Wirkungsorientierung und ihre Mehrwerte
Die drei genannten Aspekte haben einen weiteren Überschneidungspunkt. Sie münden in der Wirkungsorientierung, die in der Verwaltung der Zukunft eine stärkere Rolle spielen muss. Alle Akteur*innen der öffentlichen Verwaltung haben einen eigenen Wirkungskreis (siehe 1.). Um Wirkungsorientierung über den subjektiven Rahmen hinaus zu erreichen, brauchen wir verfügbare Kapazitäten und den Mut die Komfortzone zu verlassen (siehe 2.). Zudem liefert Wirkungsorientierung fundierte Gründe für die Notwendigkeit einer Transformation. Die Umsetzung von Veränderungen erfolgt dabei stets aus der Perspektive der Wirkungsentfaltung (siehe 3.).
Zurück zum Anfang: Was bedeutet Wirkungsorientierung in einer handlungsfähigen Verwaltung? Wirkungsorientierung meint die Fokussierung der Aufmerksamkeit und Bestreben der ganzen öffentlichen Verwaltung auf den zu erzielenden Nutzen. Somit ist das übergeordnete Ziel von Aufgaben, Prozessen und Themenfeldern klar auf ihre Auswirkungen ausgerichtet. Die Distanz zwischen dem Handeln in der Gegenwart und dem tatsächlichen Wirkungsbereich in der Zukunft schrumpft. Mit einer direkteren Verbindung von Handlung und Wirkung wird auch die Selbstwirksamkeit von Menschen gesteigert, da konkrete Auswirkungen des eigenen Handelns vermehrt in das Bewusstsein rücken.

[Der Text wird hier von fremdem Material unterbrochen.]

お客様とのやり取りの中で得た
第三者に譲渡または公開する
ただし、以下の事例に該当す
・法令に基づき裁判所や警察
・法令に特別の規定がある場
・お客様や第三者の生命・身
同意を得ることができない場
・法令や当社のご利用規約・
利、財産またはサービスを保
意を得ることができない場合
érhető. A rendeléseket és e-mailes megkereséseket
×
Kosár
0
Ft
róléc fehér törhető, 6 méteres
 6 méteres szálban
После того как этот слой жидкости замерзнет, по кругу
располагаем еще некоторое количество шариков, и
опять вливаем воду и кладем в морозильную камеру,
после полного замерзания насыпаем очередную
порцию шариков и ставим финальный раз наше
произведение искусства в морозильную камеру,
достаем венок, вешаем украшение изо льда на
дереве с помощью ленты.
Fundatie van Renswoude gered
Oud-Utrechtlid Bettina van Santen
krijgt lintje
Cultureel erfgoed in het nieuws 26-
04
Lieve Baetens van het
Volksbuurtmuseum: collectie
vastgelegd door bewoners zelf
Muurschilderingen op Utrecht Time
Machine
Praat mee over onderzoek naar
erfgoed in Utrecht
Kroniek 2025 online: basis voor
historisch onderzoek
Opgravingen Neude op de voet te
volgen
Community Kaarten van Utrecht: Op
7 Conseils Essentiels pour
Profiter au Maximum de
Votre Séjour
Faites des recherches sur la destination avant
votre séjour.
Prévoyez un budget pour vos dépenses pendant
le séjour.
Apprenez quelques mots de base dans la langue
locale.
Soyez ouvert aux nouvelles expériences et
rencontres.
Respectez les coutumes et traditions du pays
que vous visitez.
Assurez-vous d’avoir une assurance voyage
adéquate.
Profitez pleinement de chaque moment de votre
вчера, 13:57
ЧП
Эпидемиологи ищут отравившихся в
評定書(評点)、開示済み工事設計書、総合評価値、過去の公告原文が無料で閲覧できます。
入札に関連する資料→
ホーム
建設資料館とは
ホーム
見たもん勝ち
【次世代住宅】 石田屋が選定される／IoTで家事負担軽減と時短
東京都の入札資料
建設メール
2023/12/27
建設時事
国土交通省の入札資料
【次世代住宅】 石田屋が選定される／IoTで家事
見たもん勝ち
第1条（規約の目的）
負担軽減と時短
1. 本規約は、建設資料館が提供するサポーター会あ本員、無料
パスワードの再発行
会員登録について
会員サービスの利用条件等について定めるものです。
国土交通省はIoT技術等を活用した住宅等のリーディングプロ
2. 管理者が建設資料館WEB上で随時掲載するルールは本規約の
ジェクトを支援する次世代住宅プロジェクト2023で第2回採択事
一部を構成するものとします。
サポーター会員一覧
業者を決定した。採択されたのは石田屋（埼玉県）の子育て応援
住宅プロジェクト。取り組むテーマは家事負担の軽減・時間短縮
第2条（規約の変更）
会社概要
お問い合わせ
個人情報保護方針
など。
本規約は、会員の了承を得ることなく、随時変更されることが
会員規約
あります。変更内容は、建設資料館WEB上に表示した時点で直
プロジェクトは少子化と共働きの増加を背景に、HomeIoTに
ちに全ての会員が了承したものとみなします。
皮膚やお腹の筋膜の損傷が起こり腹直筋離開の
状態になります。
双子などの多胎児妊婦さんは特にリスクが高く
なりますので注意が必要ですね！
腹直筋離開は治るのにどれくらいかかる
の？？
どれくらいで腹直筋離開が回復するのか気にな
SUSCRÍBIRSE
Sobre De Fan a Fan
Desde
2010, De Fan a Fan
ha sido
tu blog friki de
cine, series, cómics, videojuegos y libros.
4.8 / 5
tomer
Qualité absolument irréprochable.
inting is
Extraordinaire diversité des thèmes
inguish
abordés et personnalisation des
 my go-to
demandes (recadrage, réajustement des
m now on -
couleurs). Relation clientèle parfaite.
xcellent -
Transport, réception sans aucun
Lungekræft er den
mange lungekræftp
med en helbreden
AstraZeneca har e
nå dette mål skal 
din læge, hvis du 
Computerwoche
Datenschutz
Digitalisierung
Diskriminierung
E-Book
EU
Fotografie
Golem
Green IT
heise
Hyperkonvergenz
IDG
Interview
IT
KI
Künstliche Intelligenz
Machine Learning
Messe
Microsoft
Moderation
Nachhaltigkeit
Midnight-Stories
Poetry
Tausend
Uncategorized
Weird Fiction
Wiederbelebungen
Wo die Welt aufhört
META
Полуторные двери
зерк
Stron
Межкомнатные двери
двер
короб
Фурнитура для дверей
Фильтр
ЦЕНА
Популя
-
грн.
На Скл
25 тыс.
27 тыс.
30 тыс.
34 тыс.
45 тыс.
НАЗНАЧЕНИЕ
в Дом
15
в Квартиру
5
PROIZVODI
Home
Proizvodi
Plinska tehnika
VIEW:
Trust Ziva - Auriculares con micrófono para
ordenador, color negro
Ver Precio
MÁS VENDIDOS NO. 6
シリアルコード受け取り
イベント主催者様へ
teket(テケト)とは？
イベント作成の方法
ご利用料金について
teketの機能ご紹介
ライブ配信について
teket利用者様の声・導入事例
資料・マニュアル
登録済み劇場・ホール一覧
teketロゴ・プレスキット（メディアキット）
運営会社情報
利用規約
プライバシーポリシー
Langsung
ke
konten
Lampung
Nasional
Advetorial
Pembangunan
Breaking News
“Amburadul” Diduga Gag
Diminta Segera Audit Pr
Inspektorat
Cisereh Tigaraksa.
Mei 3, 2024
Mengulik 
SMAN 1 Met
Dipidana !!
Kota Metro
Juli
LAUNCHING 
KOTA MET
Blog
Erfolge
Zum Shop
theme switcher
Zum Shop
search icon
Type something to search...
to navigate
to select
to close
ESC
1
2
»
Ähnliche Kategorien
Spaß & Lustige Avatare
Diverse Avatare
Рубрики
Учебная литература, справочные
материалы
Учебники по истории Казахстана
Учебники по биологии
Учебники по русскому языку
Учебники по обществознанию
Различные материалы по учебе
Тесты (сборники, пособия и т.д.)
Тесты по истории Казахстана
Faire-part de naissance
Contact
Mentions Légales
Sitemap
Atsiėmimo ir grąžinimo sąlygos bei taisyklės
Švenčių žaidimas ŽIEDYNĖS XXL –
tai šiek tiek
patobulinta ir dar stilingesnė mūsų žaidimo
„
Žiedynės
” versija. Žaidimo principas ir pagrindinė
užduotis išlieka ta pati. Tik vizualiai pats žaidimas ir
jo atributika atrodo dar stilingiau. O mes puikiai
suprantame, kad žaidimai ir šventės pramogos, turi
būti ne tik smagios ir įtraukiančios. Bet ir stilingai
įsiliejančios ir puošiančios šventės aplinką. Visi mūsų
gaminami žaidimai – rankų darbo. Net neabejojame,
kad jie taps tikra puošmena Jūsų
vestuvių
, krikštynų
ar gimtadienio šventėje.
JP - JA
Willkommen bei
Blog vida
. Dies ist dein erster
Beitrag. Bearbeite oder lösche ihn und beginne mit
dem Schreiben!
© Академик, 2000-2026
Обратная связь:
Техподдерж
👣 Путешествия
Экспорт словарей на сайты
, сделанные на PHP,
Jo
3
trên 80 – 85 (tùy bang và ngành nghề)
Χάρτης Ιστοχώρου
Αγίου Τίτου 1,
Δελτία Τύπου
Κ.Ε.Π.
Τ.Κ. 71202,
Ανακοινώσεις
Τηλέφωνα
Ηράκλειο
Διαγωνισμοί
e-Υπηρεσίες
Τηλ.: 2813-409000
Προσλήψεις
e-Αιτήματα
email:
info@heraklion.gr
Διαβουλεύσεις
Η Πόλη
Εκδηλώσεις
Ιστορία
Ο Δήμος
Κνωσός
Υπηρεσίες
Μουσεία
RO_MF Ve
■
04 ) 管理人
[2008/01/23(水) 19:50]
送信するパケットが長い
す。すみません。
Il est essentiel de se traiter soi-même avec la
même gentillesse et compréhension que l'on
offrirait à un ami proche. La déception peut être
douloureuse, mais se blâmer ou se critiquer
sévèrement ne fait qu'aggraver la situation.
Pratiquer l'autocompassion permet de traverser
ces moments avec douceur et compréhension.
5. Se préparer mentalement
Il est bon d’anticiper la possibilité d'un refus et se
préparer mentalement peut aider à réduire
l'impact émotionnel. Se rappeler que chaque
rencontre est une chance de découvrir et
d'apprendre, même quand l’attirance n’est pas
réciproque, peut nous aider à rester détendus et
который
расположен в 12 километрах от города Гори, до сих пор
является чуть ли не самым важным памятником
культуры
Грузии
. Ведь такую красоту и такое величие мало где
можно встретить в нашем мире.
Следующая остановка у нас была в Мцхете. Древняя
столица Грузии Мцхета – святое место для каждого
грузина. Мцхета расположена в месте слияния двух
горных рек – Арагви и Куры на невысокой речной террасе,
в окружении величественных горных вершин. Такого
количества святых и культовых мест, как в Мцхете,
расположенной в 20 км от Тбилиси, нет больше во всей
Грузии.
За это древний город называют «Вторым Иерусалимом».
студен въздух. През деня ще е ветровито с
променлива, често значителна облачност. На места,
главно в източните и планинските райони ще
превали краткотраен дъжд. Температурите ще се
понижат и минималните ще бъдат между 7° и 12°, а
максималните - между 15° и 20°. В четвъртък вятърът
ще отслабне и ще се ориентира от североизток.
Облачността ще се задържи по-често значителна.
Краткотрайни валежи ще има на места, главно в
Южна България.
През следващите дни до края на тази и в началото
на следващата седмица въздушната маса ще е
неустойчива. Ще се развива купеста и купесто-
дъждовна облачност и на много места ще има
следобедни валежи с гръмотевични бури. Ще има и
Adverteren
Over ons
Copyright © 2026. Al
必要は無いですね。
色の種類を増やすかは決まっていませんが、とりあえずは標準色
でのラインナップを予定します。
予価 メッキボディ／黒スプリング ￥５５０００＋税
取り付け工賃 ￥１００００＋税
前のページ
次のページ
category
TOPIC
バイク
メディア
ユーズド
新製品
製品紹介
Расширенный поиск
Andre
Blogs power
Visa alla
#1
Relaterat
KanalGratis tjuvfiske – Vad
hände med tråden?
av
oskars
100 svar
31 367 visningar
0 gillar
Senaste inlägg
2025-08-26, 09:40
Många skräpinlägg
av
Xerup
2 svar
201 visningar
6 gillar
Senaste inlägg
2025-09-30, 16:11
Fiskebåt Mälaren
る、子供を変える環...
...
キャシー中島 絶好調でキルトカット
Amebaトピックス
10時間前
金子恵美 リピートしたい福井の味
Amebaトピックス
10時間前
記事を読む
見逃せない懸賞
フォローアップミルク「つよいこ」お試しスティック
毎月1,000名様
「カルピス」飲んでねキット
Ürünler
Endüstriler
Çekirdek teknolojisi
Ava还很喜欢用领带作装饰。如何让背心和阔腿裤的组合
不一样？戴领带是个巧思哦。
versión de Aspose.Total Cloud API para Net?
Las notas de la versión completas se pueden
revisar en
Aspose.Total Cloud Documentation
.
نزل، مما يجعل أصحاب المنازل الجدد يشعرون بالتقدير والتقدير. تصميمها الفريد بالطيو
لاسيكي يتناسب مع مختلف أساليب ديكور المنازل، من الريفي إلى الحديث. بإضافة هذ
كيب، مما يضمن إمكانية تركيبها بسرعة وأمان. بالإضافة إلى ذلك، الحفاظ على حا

Praxisbeispiel: Wirkungsorientierter Einkauf
Um die Wirkungsorientierung in der Praxis zu veranschaulichen, blicken wir auf das öffentliche Einkaufswesen. Die Strukturen sind komplex, dabei aber nur in geringem Maße resilient und zudem teuer. Das hat schwerwiegende gesellschaftliche und wirtschaftliche Auswirkungen. So kam es beispielsweise zu Beginn der COVID-19-Pandemie zu Verzögerungen beim Einkauf medizinischer Schutzausrüstungen und überhöhten Preisen bei Impfstoffen. Aufgrund der Komplexität und der hohen Anforderungen vieler Ausschreibungen nehmen insbesondere kleine Unternehmen häufig nicht an ihnen teil, wodurch Wettbewerb und Innovationsfähigkeit vermindert werden. Kurzum: Der Einkauf muss sich verändern und stärker auf eine langfristige positive Auswirkung auf die Gesellschaft, Wirtschaft und Umwelt fokussiert werden.
Dafür werden die Elemente einer handlungsfähigen Verwaltung eingesetzt. Auf der Organisationsebene muss die Transformation von der operativen Beschaffung zum datengetriebenen, wirkungsorientierten Einkauf gelingen, der personalentwickelnd die Mitarbeiter*innen einbezieht. Kommunikativ muss der Mehrwert eines transparenten öffentlichen Einkaufs für die Gesellschaft sichtbar gemacht werden. Das bedeutet, dass wir langfristig als Bürger*innen nachvollziehen können, wohin Steuergelder fließen oder wie der Einkauf unsere Gesellschaft konkret gestaltet.
Helena Klöhr berät für Bonpago GmbH öffentliche Verwaltungen auf ihrem Weg der digitalen Transformation. Sie ist Expertin für eine handlungsfähige, agile Verwaltung. Zudem ist sie Dozentin für interkulturelle Kompetenz an der Universität Würzburg und verfügt über langjährige Trainingserfahrung, u. a. für agile Teams und Visionsbildung.